## Source information

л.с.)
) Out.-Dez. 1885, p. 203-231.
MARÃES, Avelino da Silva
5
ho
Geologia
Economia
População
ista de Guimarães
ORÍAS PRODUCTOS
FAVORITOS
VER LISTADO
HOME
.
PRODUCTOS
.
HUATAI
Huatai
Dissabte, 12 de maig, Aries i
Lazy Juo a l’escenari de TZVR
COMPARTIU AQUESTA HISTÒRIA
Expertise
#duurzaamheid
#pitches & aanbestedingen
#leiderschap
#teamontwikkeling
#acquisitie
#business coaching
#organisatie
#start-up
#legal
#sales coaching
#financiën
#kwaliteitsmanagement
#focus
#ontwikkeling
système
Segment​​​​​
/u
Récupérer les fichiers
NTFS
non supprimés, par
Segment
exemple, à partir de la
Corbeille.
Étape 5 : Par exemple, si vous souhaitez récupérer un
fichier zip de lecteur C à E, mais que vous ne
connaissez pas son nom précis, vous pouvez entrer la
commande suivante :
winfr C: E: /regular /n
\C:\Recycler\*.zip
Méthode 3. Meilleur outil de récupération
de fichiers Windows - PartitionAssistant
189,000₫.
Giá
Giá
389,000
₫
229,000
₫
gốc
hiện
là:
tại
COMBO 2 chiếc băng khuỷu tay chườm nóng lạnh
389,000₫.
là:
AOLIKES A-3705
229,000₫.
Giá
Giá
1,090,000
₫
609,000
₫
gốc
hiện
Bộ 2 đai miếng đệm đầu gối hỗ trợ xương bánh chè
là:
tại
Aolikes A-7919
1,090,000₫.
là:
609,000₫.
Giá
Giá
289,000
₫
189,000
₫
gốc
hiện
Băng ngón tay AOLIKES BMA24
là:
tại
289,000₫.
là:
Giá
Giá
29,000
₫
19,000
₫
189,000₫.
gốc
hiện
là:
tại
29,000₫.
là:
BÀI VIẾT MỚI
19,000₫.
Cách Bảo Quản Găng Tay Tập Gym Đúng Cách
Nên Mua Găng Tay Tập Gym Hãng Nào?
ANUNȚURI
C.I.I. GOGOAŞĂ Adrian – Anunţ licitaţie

## Task to complete
Read the data above and pull out each line that holds the string "exemple".

## The completed task
exemple, à partir de la
Étape 5 : Par exemple, si vous souhaitez récupérer un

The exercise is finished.